By Dennis Crouch
In November 2012, I posted about the fact that a large number US Attorneys are actually listed as "patent agents" on the USPTO rolls rather than patent attorneys. While this issue is typically rather minor it does have a few implications. First, it creates an artificial disconnect between state attorney conduct regulators and the USPTO's Office of Enrollment and Discipline (OED). The professional status of Patent Agents is regulated only by the USPTO while the Patent Attorneys are regulated by both the USPTO and the relevant state of attorney registration. Second, the misidentification causes policymakers to over-estimate the number practicing patent agents. The combination of these two issues pushes the USPTO's OED to be more proactive and aggressive because it believes itself to be the sole regulator of so many patent law professionals. Finally, the misidentification creates some confusion in the marketplace – especially for innovators looking particularly to hire a patent agent because of their perceived lower cost and greater technological focus. See: Dennis Crouch, Are you a Patent Attorney Masquerading as a Patent Agent? at http://www.patentlyo.com/patent/2012/11/patent-attorney-agent-registration-status.html.
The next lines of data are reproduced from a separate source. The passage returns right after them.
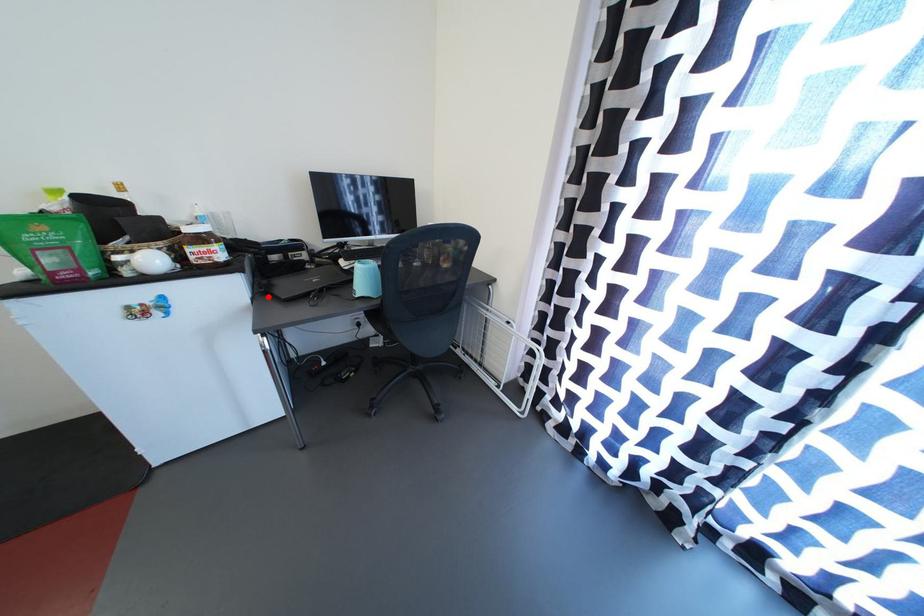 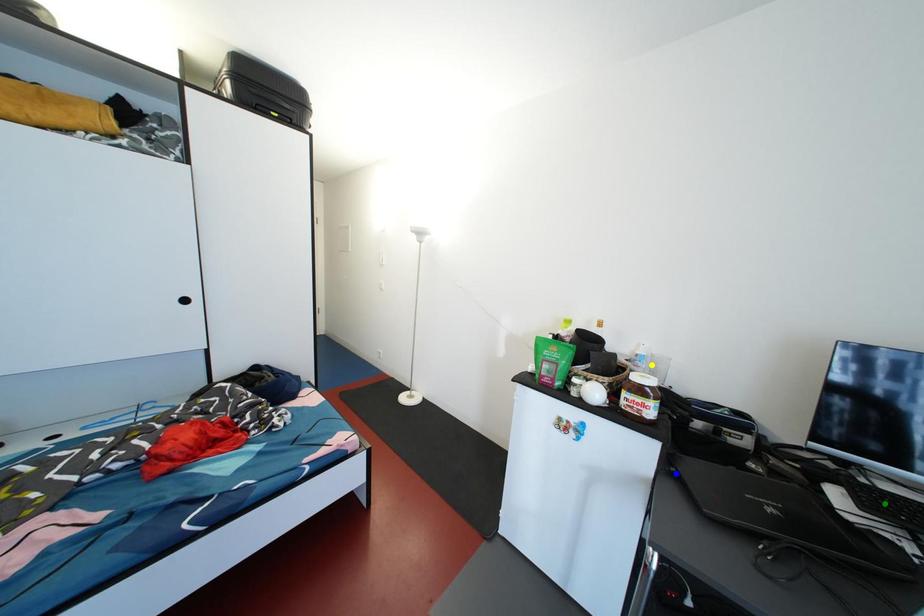 Question: I am providing you with two images of the same scene from different viewpoints. A red point is marked on the first image. You are given multiple points on the second image. Can you choose the point in image 2 that corresponds to the point in image 1?

Choices:
 (A) yellow point
 (B) green point
 (C) blue point

Answer: (C) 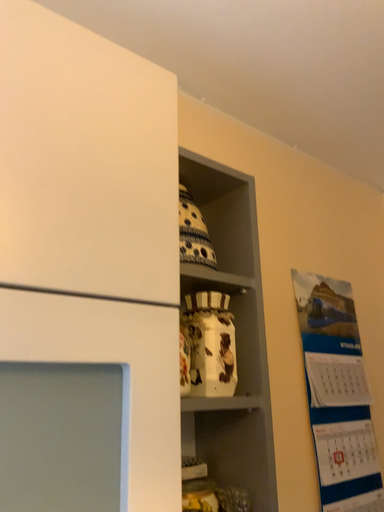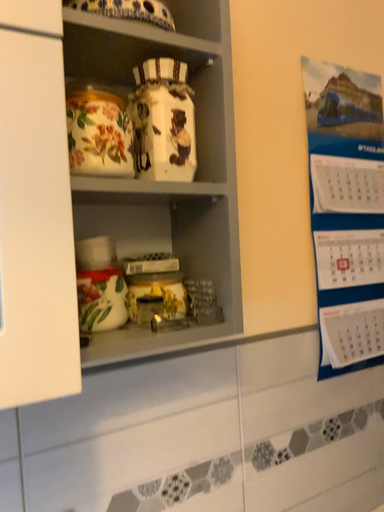 Question: How did the camera likely rotate when shooting the video?

Choices:
 (A) rotated right
 (B) rotated left

Answer: (B) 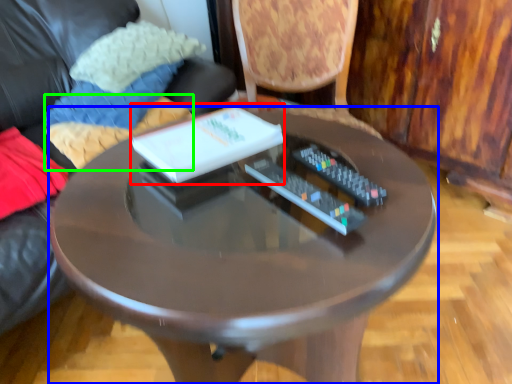 Question: Which is farther away from book (highlighted by a red box)? table (highlighted by a blue box) or pillow (highlighted by a green box)?

Choices:
 (A) table
 (B) pillow

Answer: (B) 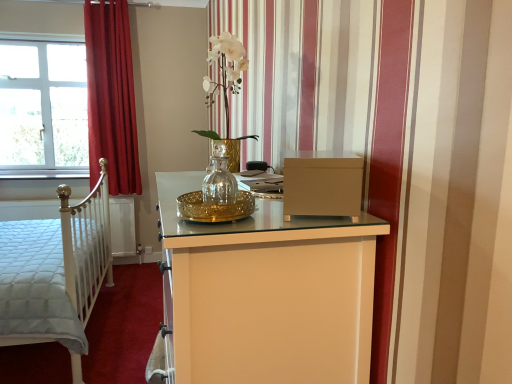 Locate an element on the screen. Image resolution: width=512 pixels, height=384 pixels. red velvet curtain at left is located at coordinates (111, 96).

This screenshot has width=512, height=384. What are the coordinates of `matte brown file cabinet at center` in the screenshot? It's located at (322, 184).

In order to face clear glass vase at center, should I rotate leftwards or rightwards?

You should rotate left by 2.600 degrees.

Where is `red velvet curtain at left`? The width and height of the screenshot is (512, 384). red velvet curtain at left is located at coordinates (111, 96).

Considering the relative sizes of white quilted fabric bed at left and clear glass vase at center in the image provided, is white quilted fabric bed at left taller than clear glass vase at center?

Correct, white quilted fabric bed at left is much taller as clear glass vase at center.

Between white quilted fabric bed at left and clear glass vase at center, which one has smaller width?

clear glass vase at center is thinner.

Is clear glass vase at center surrounded by white quilted fabric bed at left?

Actually, clear glass vase at center is outside white quilted fabric bed at left.

Is white quilted fabric bed at left turned away from clear glass vase at center?

No, clear glass vase at center is not at the back of white quilted fabric bed at left.

Considering the sizes of matte brown file cabinet at center and white glass window at upper left in the image, is matte brown file cabinet at center taller or shorter than white glass window at upper left?

Clearly, matte brown file cabinet at center is shorter compared to white glass window at upper left.

From a real-world perspective, is matte brown file cabinet at center above or below white glass window at upper left?

matte brown file cabinet at center is situated lower than white glass window at upper left in the real world.

Is matte brown file cabinet at center bigger or smaller than white glass window at upper left?

In the image, matte brown file cabinet at center appears to be smaller than white glass window at upper left.

In the image, is matte brown file cabinet at center positioned in front of or behind white glass window at upper left?

Clearly, matte brown file cabinet at center is in front of white glass window at upper left.

In the scene shown: Is white quilted fabric bed at left looking in the opposite direction of red velvet curtain at left?

No, white quilted fabric bed at left's orientation is not away from red velvet curtain at left.

From a real-world perspective, does white quilted fabric bed at left sit lower than red velvet curtain at left?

In the November post, I particularly called-out the Finnegan Henderson firm for having a large number of patent attorneys actually listed as patent agents in addition to well-known patent litigator Joe Re from Knobbe who was also listed as a patent agent. I just pulled-up the USPTO Roster again and found that Joe Re is now officially a patent attorney as are about 20 Finnegan attorneys who were previously listed as patent agents. In all, more than 200 attorneys have changed their status in the past two months. I suspect that there are at least 1,000 more individuals who are still misidentified on the rolls.